Bitcoin (BTC) faced the possibility of breaking down below $61,000 on May 9 as familiar trendlines were put to the test once again.
BTC’s price continued to put pressure on the support levels of the bull market, gradually declining and erasing the gains made over the past week. Despite low-timeframe volatility affecting order book liquidity, BTC/USD lacked significant upward momentum. Now, attention was shifting back to the 100-day simple moving average (SMA) and the short-term holder realized price (STH-RP).
These levels are considered to be classic support levels for the bull market, and the brief dip to $56,500 last week did not violate them for long. Currently, the 100-day SMA and STH-RP stand at $61,200 and $60,100, respectively.
Popular trader Skew commented on the significance of the 100-day SMA and the monthly open at $60,600, stating that they are “pretty important” on high timeframes. Skew also noted the presence of 100 BTC bids at these levels, but emphasized the need for evidence of sellers being absorbed for a strong confluence of demand.
Monitoring resource CoinGlass confirmed the presence of bid liquidity just below $61,000, indicating that someone was intentionally pushing the price lower in an attempt to draw in liquidity to sell on bounces.

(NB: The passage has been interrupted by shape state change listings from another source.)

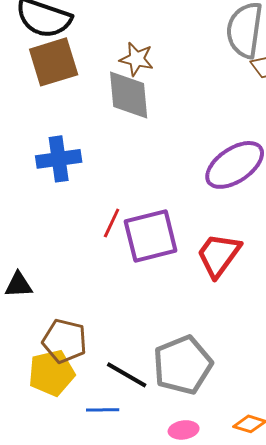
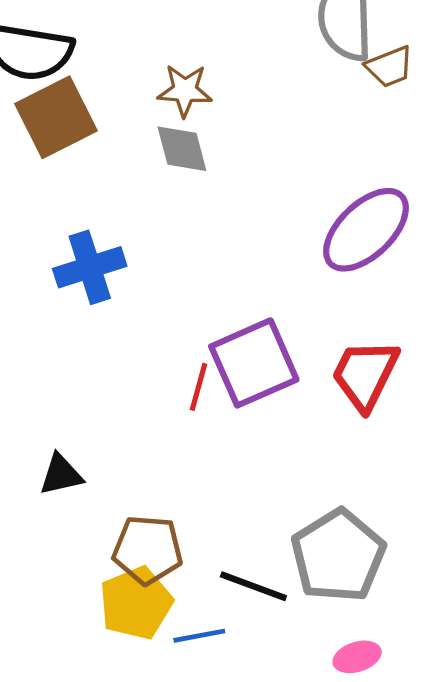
gray diamond: (129, 95) -> (182, 149), size x0.7
red line: (112, 223) -> (199, 387), moved
blue line: (103, 410) -> (199, 636), moved

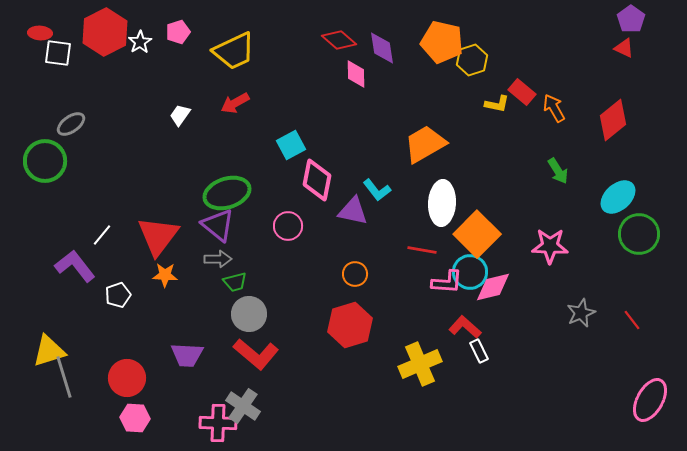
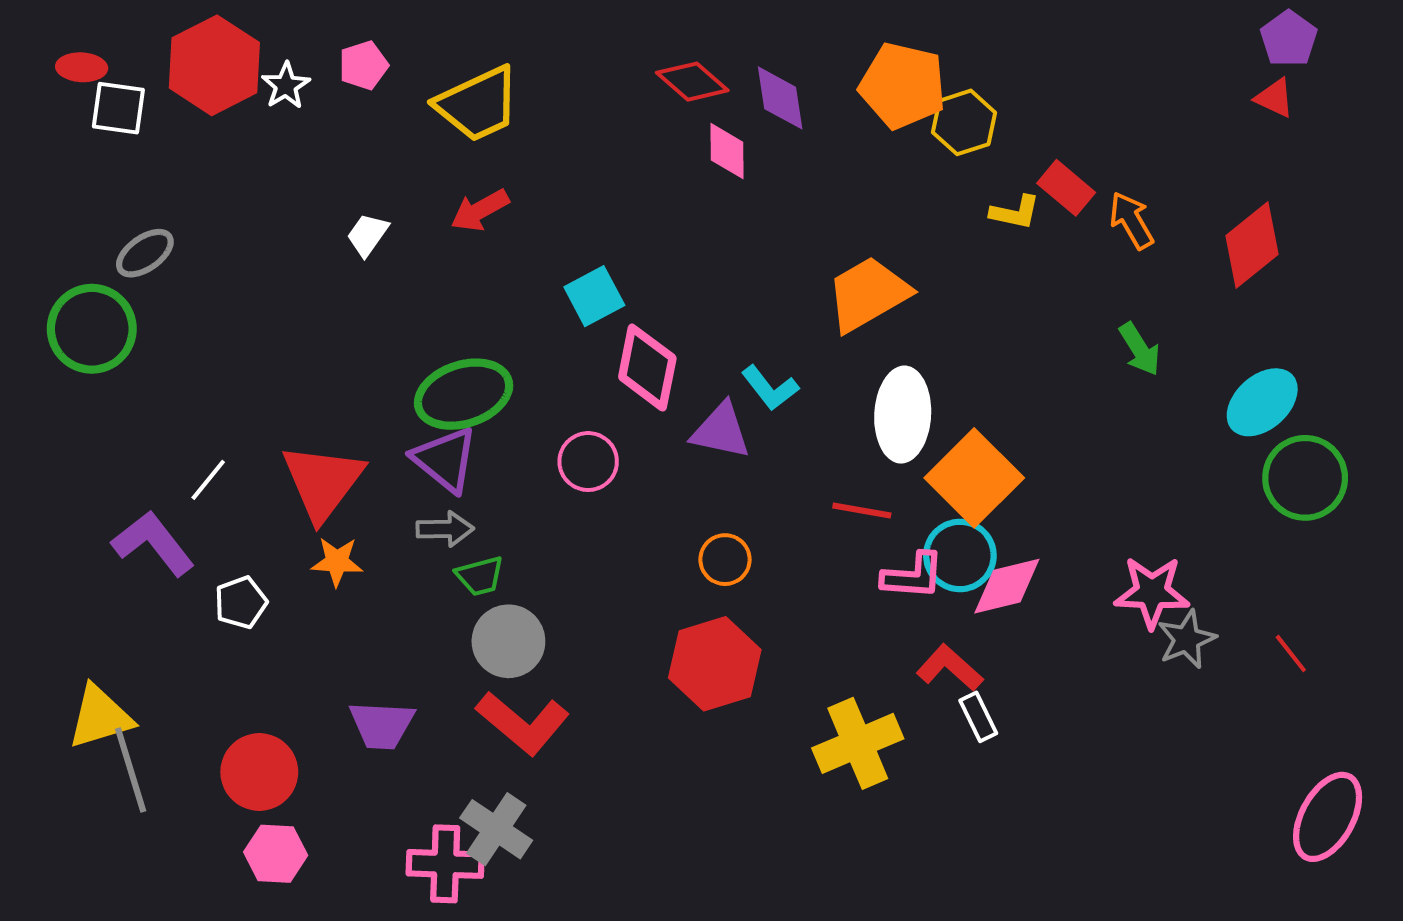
pink star: (550, 246) -> (1152, 592), moved

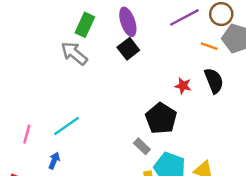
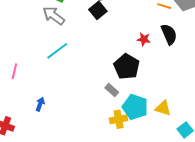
cyan line: (66, 126) -> (57, 51), moved
pink line: (27, 134) -> (14, 71), moved

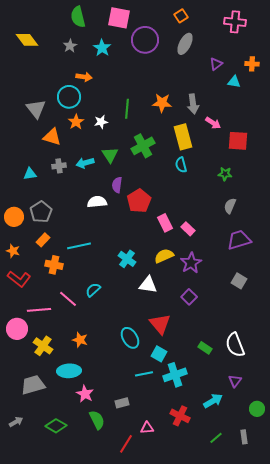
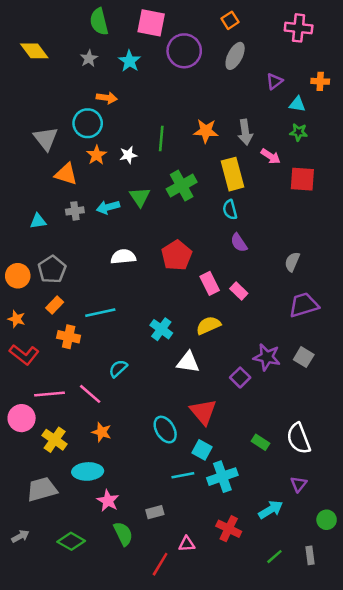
green star: (225, 174) -> (299, 132), moved
purple semicircle: (117, 185) -> (239, 243), moved, turned -42
purple star: (191, 263) -> (267, 357), moved, turned -30
pink line: (68, 299) -> (90, 394), moved

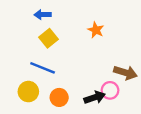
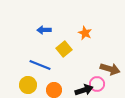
blue arrow: (43, 15) -> (44, 30), moved
yellow square: (48, 38) -> (64, 49), moved

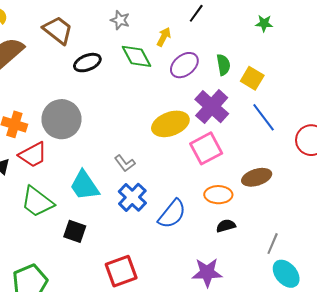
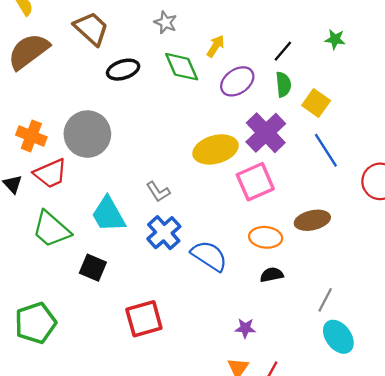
black line: (196, 13) -> (283, 51), moved
blue semicircle: (172, 214) -> (209, 256), turned -100
purple star: (207, 272) -> (245, 328), size x0.6

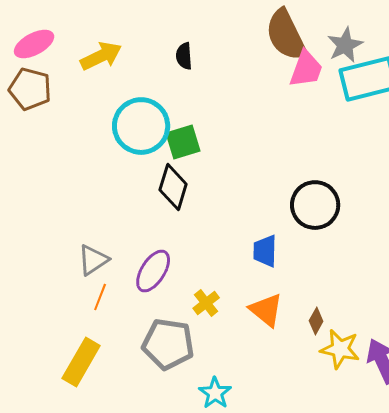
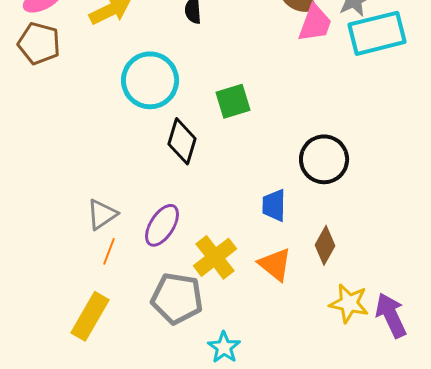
green square: (183, 142) -> (233, 101), moved
yellow cross: (206, 303) -> (215, 257), size x1.6
brown diamond: (316, 321) -> (325, 245), moved, size x1.4

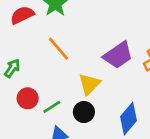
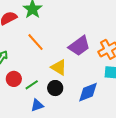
yellow triangle: (89, 84) -> (59, 67), turned -42
blue diamond: (129, 119) -> (88, 92), turned 30

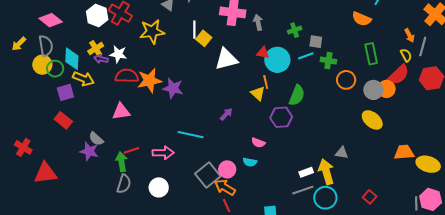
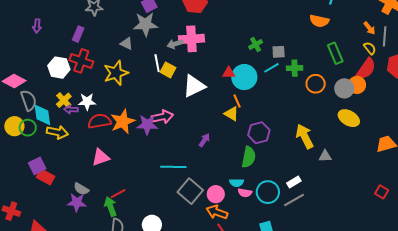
gray arrow: (258, 22) -> (175, 44), moved, turned -84
gray semicircle: (46, 46) -> (29, 100), moved
purple square: (65, 92) -> (37, 166), moved
green semicircle: (297, 95) -> (249, 157), moved
pink semicircle: (258, 143) -> (245, 193), moved
pink arrow: (163, 153) -> (162, 117), moved
yellow arrow: (326, 172) -> (305, 136), moved
gray square: (208, 175) -> (190, 191), moved
red square: (370, 197) -> (382, 192), moved
cyan circle: (325, 198) -> (268, 192), moved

The recent price movements of BTC also had an impact on network fundamentals. Bitcoin mining difficulty was expected to decrease by 5.5%, marking its largest single downward adjustment since the end of the 2022 bear market. The current difficulty level is at an all-time high of 83.23 trillion. Hash rate, another important indicator, was already showing signs of decline.
The article concludes by reminding readers that it does not provide investment advice or recommendations, and encourages them to conduct their own research before making any decisions.